__WORK TO BE COMPLETED__
Show every line below where "Joseph" appears.

__RECORDED DATA__

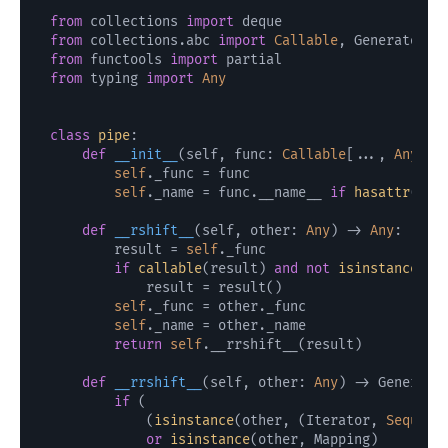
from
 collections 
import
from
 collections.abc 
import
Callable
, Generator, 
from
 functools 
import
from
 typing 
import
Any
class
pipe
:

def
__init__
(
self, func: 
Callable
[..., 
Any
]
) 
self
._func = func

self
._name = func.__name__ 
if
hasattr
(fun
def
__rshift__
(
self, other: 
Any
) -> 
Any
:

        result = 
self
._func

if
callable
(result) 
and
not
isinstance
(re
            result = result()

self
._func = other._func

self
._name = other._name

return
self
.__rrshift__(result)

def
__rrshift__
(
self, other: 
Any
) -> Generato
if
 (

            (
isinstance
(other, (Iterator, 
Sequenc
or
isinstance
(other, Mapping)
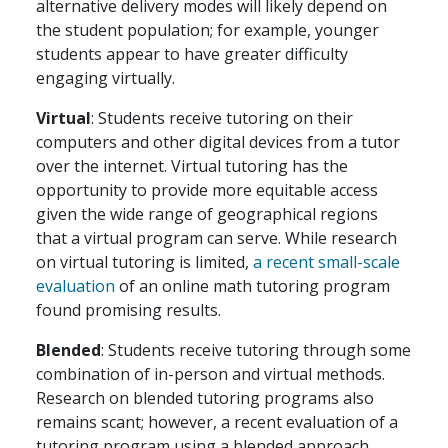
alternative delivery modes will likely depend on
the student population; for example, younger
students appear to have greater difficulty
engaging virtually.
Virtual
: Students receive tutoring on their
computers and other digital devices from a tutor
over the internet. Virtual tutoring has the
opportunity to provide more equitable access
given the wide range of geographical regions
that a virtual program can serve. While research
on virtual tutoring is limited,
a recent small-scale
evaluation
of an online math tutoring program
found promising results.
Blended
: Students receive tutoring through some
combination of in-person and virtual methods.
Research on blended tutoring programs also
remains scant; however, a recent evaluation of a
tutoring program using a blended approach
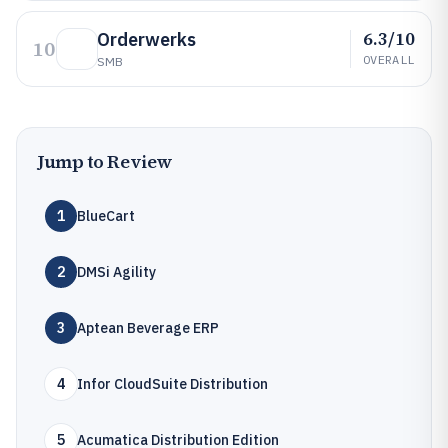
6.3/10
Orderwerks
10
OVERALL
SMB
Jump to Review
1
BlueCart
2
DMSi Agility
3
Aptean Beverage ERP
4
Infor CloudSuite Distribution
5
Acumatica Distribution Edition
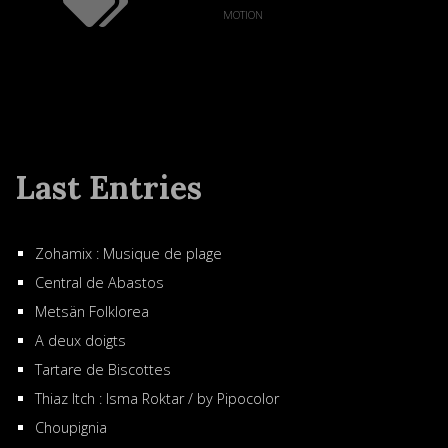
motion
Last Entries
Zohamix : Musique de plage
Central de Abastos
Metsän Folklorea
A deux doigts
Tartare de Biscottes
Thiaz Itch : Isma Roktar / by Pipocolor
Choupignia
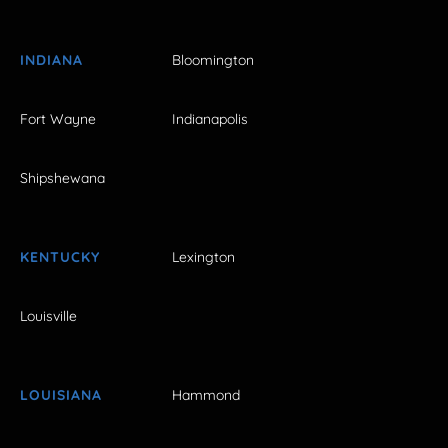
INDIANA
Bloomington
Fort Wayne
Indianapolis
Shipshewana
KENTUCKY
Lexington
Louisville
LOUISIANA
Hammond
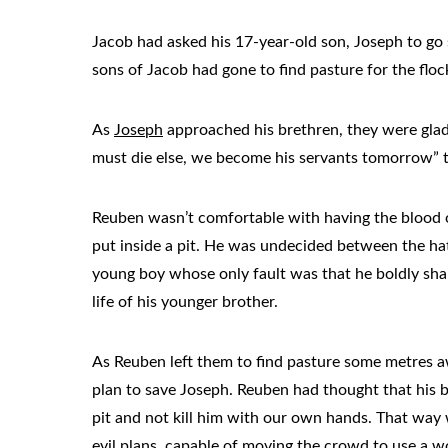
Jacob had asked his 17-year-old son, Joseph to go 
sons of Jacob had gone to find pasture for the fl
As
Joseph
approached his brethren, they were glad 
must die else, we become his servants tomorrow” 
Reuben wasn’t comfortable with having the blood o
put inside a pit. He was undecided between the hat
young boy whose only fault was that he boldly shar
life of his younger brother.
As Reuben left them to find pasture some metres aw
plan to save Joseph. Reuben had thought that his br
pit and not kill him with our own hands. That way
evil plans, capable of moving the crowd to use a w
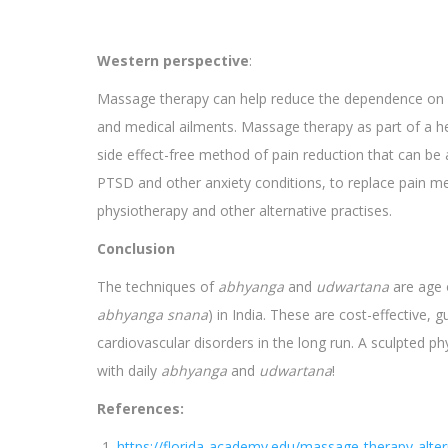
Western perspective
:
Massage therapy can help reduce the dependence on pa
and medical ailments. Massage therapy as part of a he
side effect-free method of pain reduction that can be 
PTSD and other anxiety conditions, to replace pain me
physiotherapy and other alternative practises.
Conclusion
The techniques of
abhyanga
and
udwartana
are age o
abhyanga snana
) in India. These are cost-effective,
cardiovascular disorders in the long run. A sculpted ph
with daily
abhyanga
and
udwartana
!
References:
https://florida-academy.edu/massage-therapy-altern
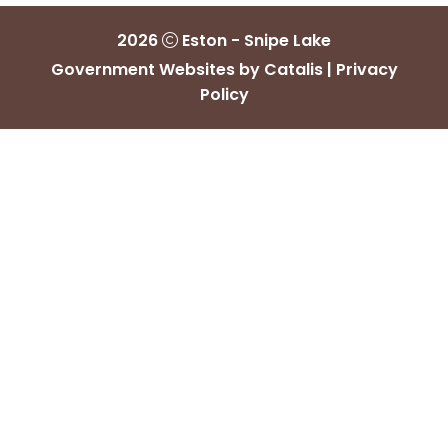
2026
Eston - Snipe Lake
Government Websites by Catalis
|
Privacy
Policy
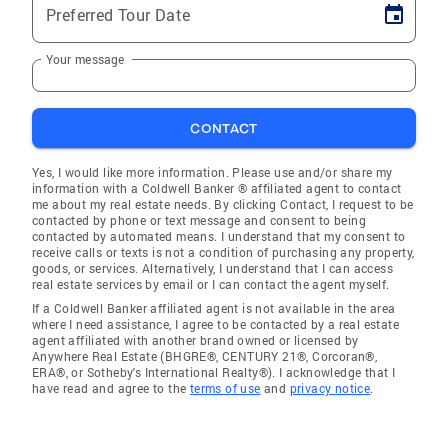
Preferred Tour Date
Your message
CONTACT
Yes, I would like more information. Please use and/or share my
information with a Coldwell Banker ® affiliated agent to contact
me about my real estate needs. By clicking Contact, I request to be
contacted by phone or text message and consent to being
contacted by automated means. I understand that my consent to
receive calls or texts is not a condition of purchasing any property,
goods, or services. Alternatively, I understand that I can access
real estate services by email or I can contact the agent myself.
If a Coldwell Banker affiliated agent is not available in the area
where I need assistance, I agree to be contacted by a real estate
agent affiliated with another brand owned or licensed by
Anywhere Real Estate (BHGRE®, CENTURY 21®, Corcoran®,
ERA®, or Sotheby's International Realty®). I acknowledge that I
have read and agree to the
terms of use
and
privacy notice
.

--

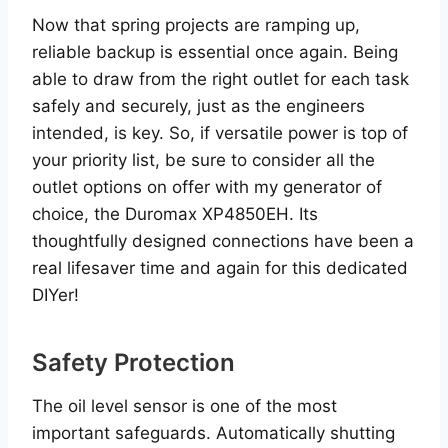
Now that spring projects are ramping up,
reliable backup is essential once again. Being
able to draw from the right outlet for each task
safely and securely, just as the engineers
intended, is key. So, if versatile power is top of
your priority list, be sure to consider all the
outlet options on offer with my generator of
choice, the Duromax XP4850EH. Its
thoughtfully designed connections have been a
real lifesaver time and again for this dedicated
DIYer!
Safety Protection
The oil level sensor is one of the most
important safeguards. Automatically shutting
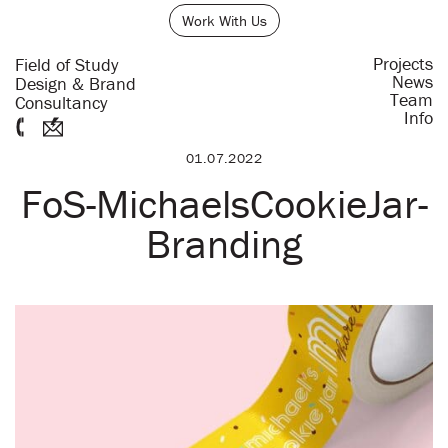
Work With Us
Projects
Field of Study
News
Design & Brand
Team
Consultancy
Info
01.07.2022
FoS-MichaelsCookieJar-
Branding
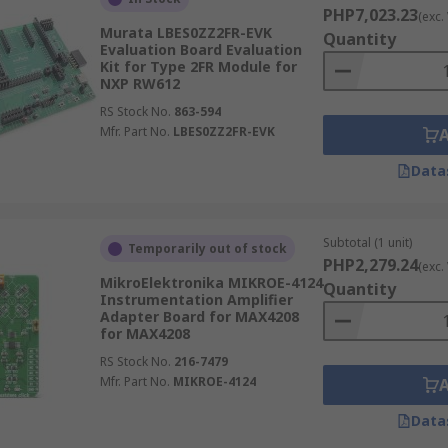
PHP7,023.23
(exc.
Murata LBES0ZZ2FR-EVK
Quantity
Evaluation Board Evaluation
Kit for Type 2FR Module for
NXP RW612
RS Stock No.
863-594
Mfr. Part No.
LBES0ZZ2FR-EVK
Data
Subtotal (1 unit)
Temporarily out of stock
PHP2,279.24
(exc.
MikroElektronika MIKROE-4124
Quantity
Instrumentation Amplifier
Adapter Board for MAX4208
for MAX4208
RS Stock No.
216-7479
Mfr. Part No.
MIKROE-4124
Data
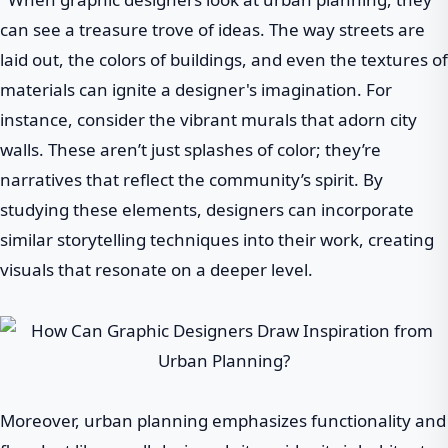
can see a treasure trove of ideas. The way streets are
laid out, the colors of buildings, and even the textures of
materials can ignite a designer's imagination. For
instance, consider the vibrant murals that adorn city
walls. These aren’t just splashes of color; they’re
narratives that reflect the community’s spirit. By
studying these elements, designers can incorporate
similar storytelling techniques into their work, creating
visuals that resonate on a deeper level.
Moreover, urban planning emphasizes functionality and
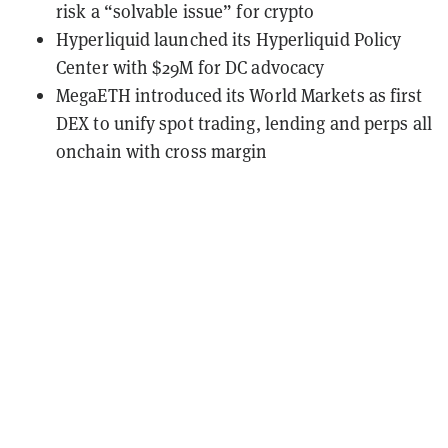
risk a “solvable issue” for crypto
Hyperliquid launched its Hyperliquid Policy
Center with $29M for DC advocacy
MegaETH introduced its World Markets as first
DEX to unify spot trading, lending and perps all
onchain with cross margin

* * *

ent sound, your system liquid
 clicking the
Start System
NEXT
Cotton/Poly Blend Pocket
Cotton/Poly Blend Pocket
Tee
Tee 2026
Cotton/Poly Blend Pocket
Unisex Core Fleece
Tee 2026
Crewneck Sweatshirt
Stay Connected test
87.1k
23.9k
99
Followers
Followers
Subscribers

__SOLUTION TO THE PROBLEM__
Jacob had asked his 17-year-old son, Joseph to go 
Joseph
plan to save Joseph. Reuben had thought that his br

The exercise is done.